Entre as crianças de 5 a 9 anos, mais de 10% apresentam critérios que indicam algum transtorno mental. Essa proporção aumenta nas faixas etárias seguintes, chegando a quase 25% entre os jovens de 25 a 29 anos. Na infância, é comum que os problemas estejam relacionados à separação dos pais ou responsáveis. Durante a adolescência, as dificuldades de interação social se tornam mais evidentes, enquanto, na fase inicial da vida adulta, os quadros de ansiedade generalizada e crises de pânico aparecem com maior frequência.

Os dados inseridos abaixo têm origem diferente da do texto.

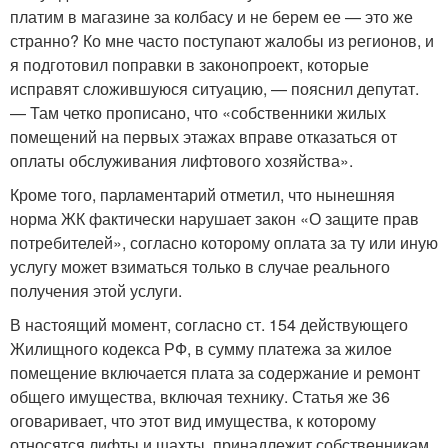
платим в магазине за колбасу и не берем ее — это же
странно? Ко мне часто поступают жалобы из регионов, и
я подготовил поправки в законопроект, которые
исправят сложившуюся ситуацию, — пояснил депутат.
— Там четко прописано, что «собственники жилых
помещений на первых этажах вправе отказаться от
оплаты обслуживания лифтового хозяйства».
Кроме того, парламентарий отметил, что нынешняя
норма ЖК фактически нарушает закон «О защите прав
потребителей», согласно которому оплата за ту или иную
услугу может взиматься только в случае реального
получения этой услуги.
В настоящий момент, согласно ст. 154 действующего
Жилищного кодекса РФ, в сумму платежа за жилое
помещение включается плата за содержание и ремонт
общего имущества, включая технику. Статья же 36
оговаривает, что этот вид имущества, к которому
относятся лифты и шахты, принадлежит собственникам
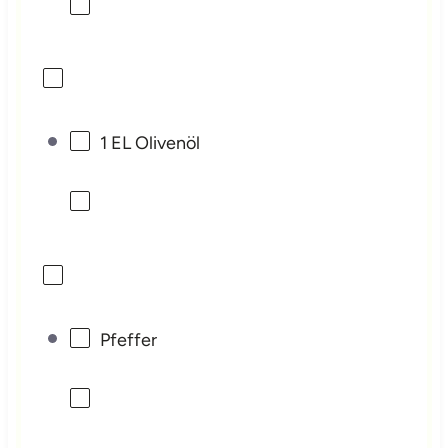
1
EL Olivenöl
Pfeffer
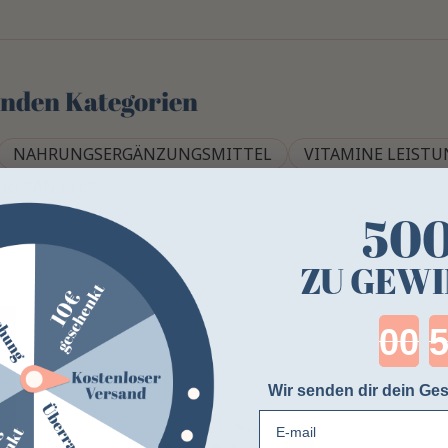
genden Kategorien
NAHRUNGSERGÄNZUNGSMITTEL
VITAMINE LEISTU
ERTRAN PFERD
50
ZU GEWI
Cou
Wir senden dir dein Ges
E-mail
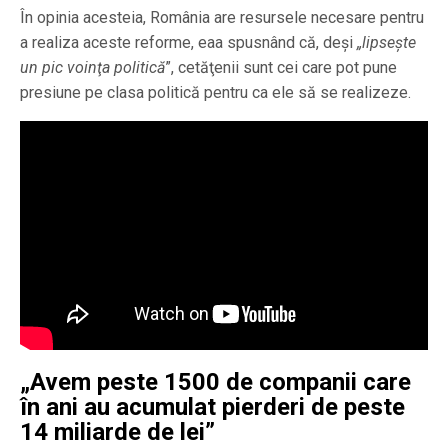
În opinia acesteia, România are resursele necesare pentru
a realiza aceste reforme, eaa spusnând că, deşi
„lipseşte
un pic voinţa politică
”, cetăţenii sunt cei care pot pune
presiune pe clasa politică pentru ca ele să se realizeze.
„Avem peste 1500 de companii care
în ani au acumulat pierderi de peste
14 miliarde de lei”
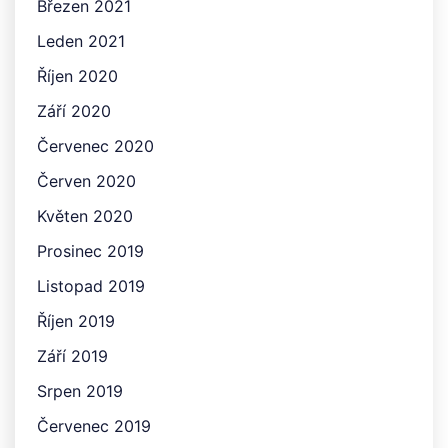
Březen 2021
Leden 2021
Říjen 2020
Září 2020
Červenec 2020
Červen 2020
Květen 2020
Prosinec 2019
Listopad 2019
Říjen 2019
Září 2019
Srpen 2019
Červenec 2019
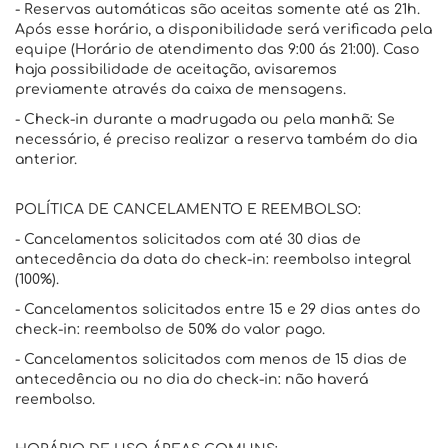
- Reservas automáticas são aceitas somente até as 21h.
Após esse horário, a disponibilidade será verificada pela
equipe (Horário de atendimento das 9:00 ás 21:00). Caso
haja possibilidade de aceitação, avisaremos
previamente através da caixa de mensagens.
- Check-in durante a madrugada ou pela manhã: Se
necessário, é preciso realizar a reserva também do dia
anterior.
POLÍTICA DE CANCELAMENTO E REEMBOLSO:
- Cancelamentos solicitados com até 30 dias de
antecedência da data do check-in: reembolso integral
(100%).
- Cancelamentos solicitados entre 15 e 29 dias antes do
check-in: reembolso de 50% do valor pago.
- Cancelamentos solicitados com menos de 15 dias de
antecedência ou no dia do check-in: não haverá
reembolso.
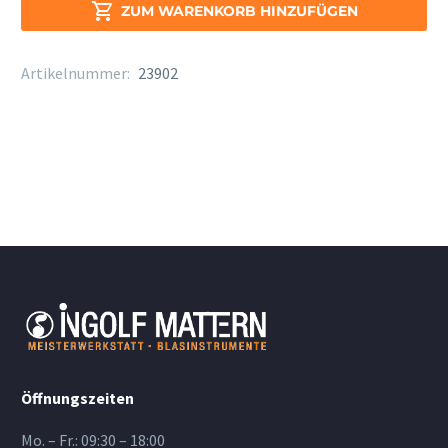
Stärke

ZUM WARENKORB HINZUFÜGEN
3,5
Menge
Artikelnummer:
23902
Öffnungszeiten
Mo. – Fr.: 09:30 – 18:00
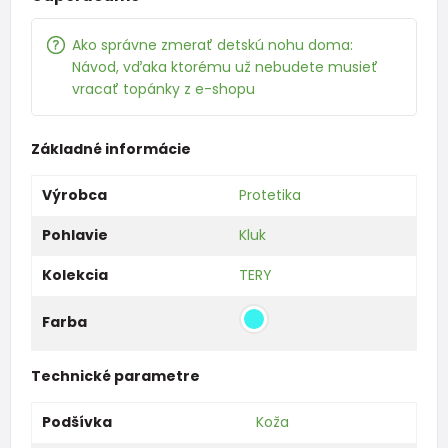
Ako správne zmerať detskú nohu doma:
Návod, vďaka ktorému už nebudete musieť
vracať topánky z e-shopu
Základné informácie
Výrobca
Protetika
Pohlavie
Kluk
Kolekcia
TERY
Farba
Technické parametre
Podšívka
Koža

A pesquisa aponta que, a partir dos 15 anos, a ansiedade e a depressão ocupam as duas principais posições entre as causas de incapacidade. O impacto desses transtornos é mais significativo entre meninas e mulheres. Nos homens, os transtornos relacionados ao uso de álcool e outras drogas se tornam mais prevalentes a partir dos 20 anos. A divisão dos serviços de saúde mental com base na maioridade também é alvo de críticas, uma vez que, ao completar 18 anos, os pacientes são transferidos da rede voltada para crianças e adolescentes para os serviços destinados a adultos.
Os autores do estudo reconhecem a necessidade de pesquisas locais mais abrangentes, mas enfatizam que a falta de dados não deve ser uma justificativa para adiar a implementação de políticas públicas. Entre as medidas sugeridas estão a identificação precoce de sinais de sofrimento, a oferta de atendimento para casos leves e moderados, além da criação de portas de entrada que vão além dos serviços especializados. As escolas são destacadas como locais cruciais para identificar mudanças de comportamento e encaminhar alunos, embora os pesquisadores ressaltem que a responsabilidade não deve recair apenas sobre professores e gestores, mas também sobre as redes de saúde e assistência social.
A Rede de Atenção Psicossocial (Raps) é considerada mais preparada para atender pacientes em situações graves, o que pode ser inadequado para crianças e jovens que ainda estão nas fases iniciais de seus problemas. O estudo também recomenda maior clareza sobre a alocação dos recursos do Sistema Único de Saúde (SUS) voltados à saúde mental e a inclusão mais direta do tema nas políticas públicas direcionadas à infância e juventude.